**EXERCISE INSTRUCTIONS**
Keep only the lines of the data below that contain "Hạnh", and copy them.

Data extracted from a collection:
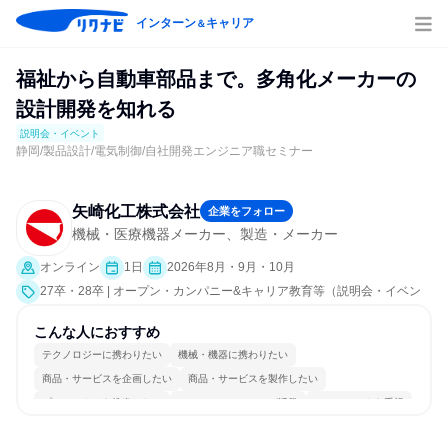
インターン
キャリア
＆
福祉から自動車部品まで。多角化メーカーの
設計開発を知れる
説明会・イベント
静岡/製品設計/電気制御/自社開発エンジニア職セミナー
矢崎化工株式会社
企業をフォロー
機械・医療機器メーカー、製造・メーカー
オンライン
1日
2026年8月・9月・10月
27卒・28卒 | オープン・カンパニー&キャリア教育等（説明会・イベン
ト [職種研究、職場見学会、会社説明会、業界研究]）
こんな人におすすめ
テクノロジーに携わりたい
機械・機器に携わりたい
商品・サービスを企画したい
商品・サービスを製作したい
プロジェクトを推進したい
コミュニケーションが活発
チームワークを重視
長く同じ会社に居続けられる
多様な職種の人と関われる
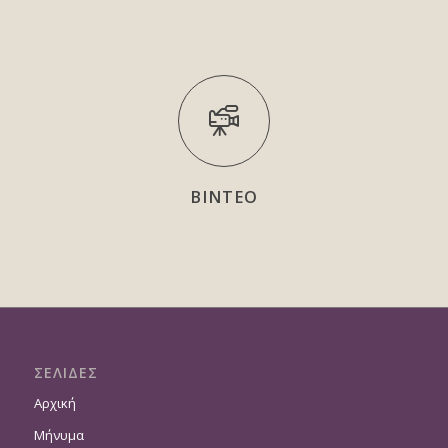
ΒΙΝΤΕΟ
ΣΕΛΙΔΕΣ
Αρχική
Μήνυμα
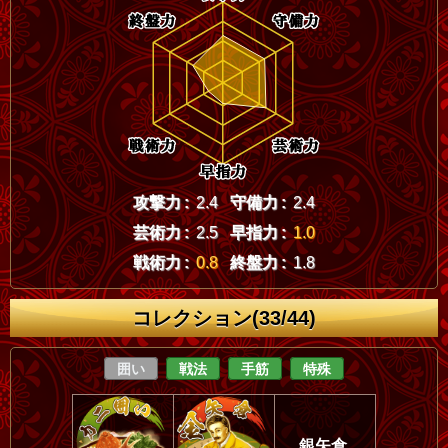
攻撃力 :
2.4
守備力 :
2.4
芸術力 :
2.5
早指力 :
1.0
戦術力 :
0.8
終盤力 :
1.8
コレクション(33/44)
囲い
戦法
手筋
特殊
銀矢倉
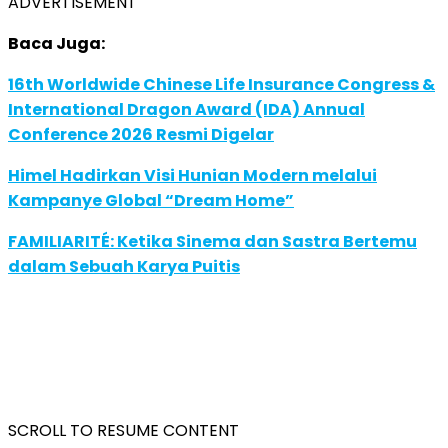
ADVERTISEMENT
Baca Juga:
16th Worldwide Chinese Life Insurance Congress &
International Dragon Award (IDA) Annual
Conference 2026 Resmi Digelar
Himel Hadirkan Visi Hunian Modern melalui
Kampanye Global “Dream Home”
FAMILIARITÉ: Ketika Sinema dan Sastra Bertemu
dalam Sebuah Karya Puitis
SCROLL TO RESUME CONTENT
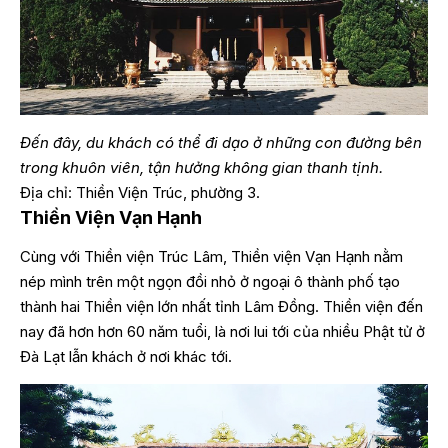
Đến đây, du khách có thể đi dạo ở những con đường bên
trong khuôn viên, tận hưởng không gian thanh tịnh.
Địa chỉ: Thiền Viện Trúc, phường 3.
Thiền Viện Vạn Hạnh
Cùng với Thiền viện Trúc Lâm, Thiền viện Vạn Hạnh nằm
nép mình trên một ngọn đồi nhỏ ở ngoại ô thành phố tạo
thành hai Thiền viện lớn nhất tỉnh Lâm Đồng. Thiền viện đến
nay đã hơn hơn 60 năm tuổi, là nơi lui tới của nhiều Phật tử ở
Đà Lạt lẫn khách ở nơi khác tới.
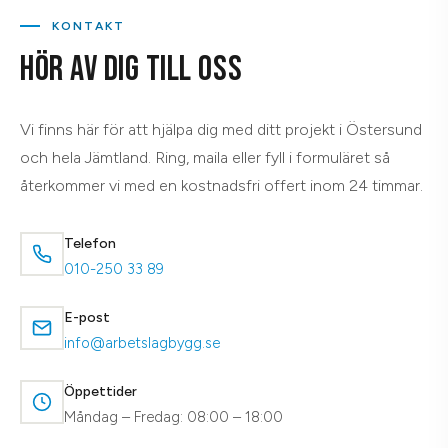
KONTAKT
HÖR AV DIG TILL OSS
Vi finns här för att hjälpa dig med ditt projekt i Östersund
och hela Jämtland. Ring, maila eller fyll i formuläret så
återkommer vi med en kostnadsfri offert inom 24 timmar.
Telefon
010-250 33 89
E-post
info@arbetslagbygg.se
Öppettider
Måndag – Fredag: 08:00 – 18:00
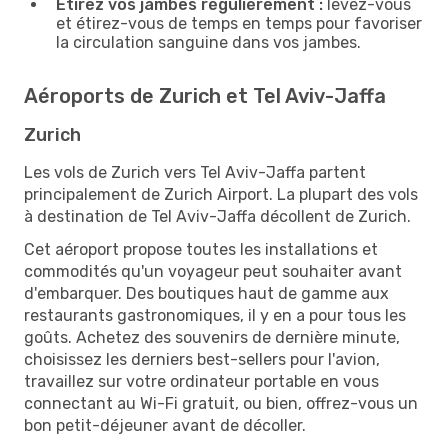
Étirez vos jambes régulièrement :
levez-vous
et étirez-vous de temps en temps pour favoriser
la circulation sanguine dans vos jambes.
Aéroports de Zurich et Tel Aviv-Jaffa
Zurich
Les vols de Zurich vers Tel Aviv-Jaffa partent
principalement de Zurich Airport. La plupart des vols
à destination de Tel Aviv-Jaffa décollent de Zurich.
Cet aéroport propose toutes les installations et
commodités qu'un voyageur peut souhaiter avant
d'embarquer. Des boutiques haut de gamme aux
restaurants gastronomiques, il y en a pour tous les
goûts. Achetez des souvenirs de dernière minute,
choisissez les derniers best-sellers pour l'avion,
travaillez sur votre ordinateur portable en vous
connectant au Wi-Fi gratuit, ou bien, offrez-vous un
bon petit-déjeuner avant de décoller.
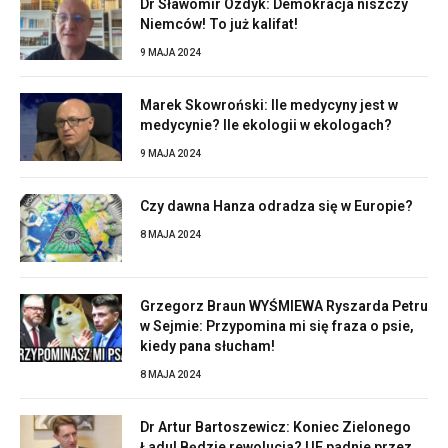
Dr Sławomir Ozdyk: Demokracja niszczy
Niemców! To już kalifat!
9 MAJA 2024
Marek Skowroński: Ile medycyny jest w
medycynie? Ile ekologii w ekologach?
9 MAJA 2024
Czy dawna Hanza odradza się w Europie?
8 MAJA 2024
Grzegorz Braun WYŚMIEWA Ryszarda Petru
w Sejmie: Przypomina mi się fraza o psie,
kiedy pana słucham!
8 MAJA 2024
Dr Artur Bartoszewicz: Koniec Zielonego
Ładu! Będzie rewolucja? UE padnie przez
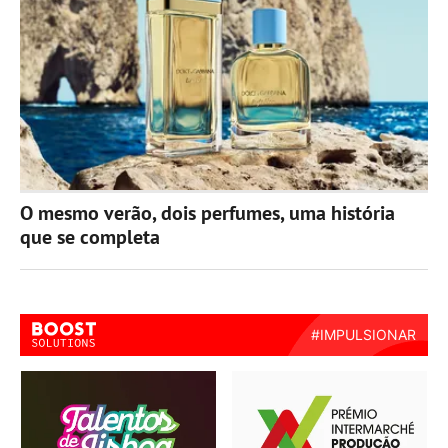
O mesmo verão, dois perfumes, uma história
que se completa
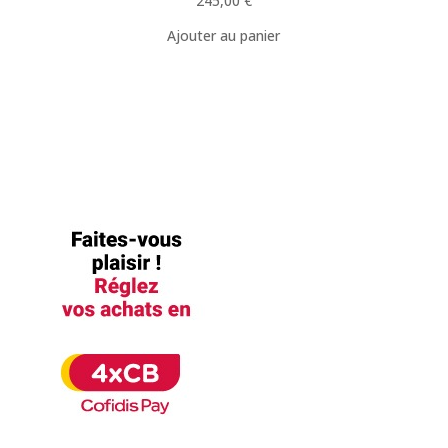
245,00
€
Ajouter au panier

**ANSWER**
Thiền Viện Vạn Hạnh
Cùng với Thiền viện Trúc Lâm, Thiền viện Vạn Hạnh nằm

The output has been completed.